▶ **Work request**
Among the lines below, which ones contain the word "saat"? Copy every such line.

▶ **Items from a dataset**

▼

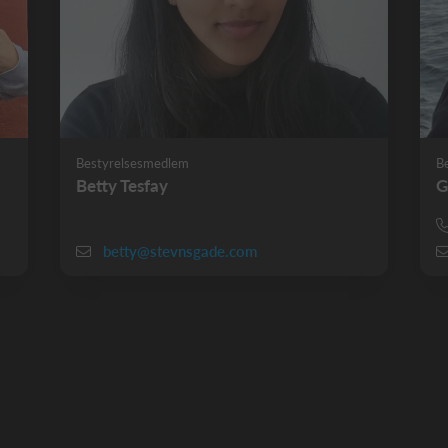
Bestyrelsesmedlem
B
Betty Tesfay
G
betty@stevnsgade.com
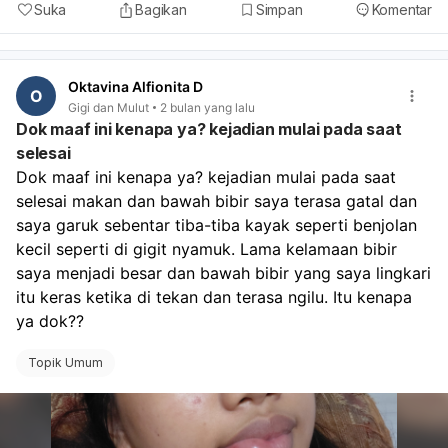
Suka
Bagikan
Simpan
Komentar
Oktavina Alfionita D
O
Gigi dan Mulut
2 bulan yang lalu
Dok maaf ini kenapa ya? kejadian mulai pada saat
selesai
Dok maaf ini kenapa ya? kejadian mulai pada saat 
selesai makan dan bawah bibir saya terasa gatal dan 
saya garuk sebentar tiba-tiba kayak seperti benjolan 
kecil seperti di gigit nyamuk. Lama kelamaan bibir 
saya menjadi besar dan bawah bibir yang saya lingkari 
itu keras ketika di tekan dan terasa ngilu. Itu kenapa 
ya dok??
Topik Umum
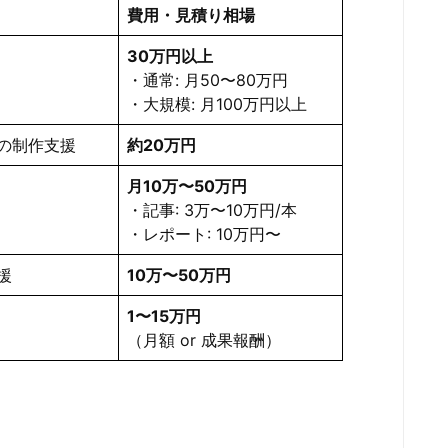
費用・見積り相場
30万円以上
・通常: 月50〜80万円
・大規模: 月100万円以上
トの制作支援
約20万円
月10万〜50万円
・記事: 3万〜10万円/本
・レポート: 10万円〜
援
10万〜50万円
1〜15万円
（月額 or 成果報酬）
）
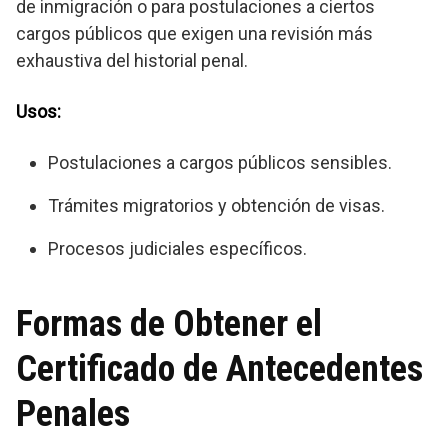
de inmigración o para postulaciones a ciertos
cargos públicos que exigen una revisión más
exhaustiva del historial penal.
Usos:
Postulaciones a cargos públicos sensibles.
Trámites migratorios y obtención de visas.
Procesos judiciales específicos.
Formas de Obtener el
Certificado de Antecedentes
Penales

▲

▶ **Reply to the exercise**
Dok maaf ini kenapa ya? kejadian mulai pada saat
Dok maaf ini kenapa ya? kejadian mulai pada saat 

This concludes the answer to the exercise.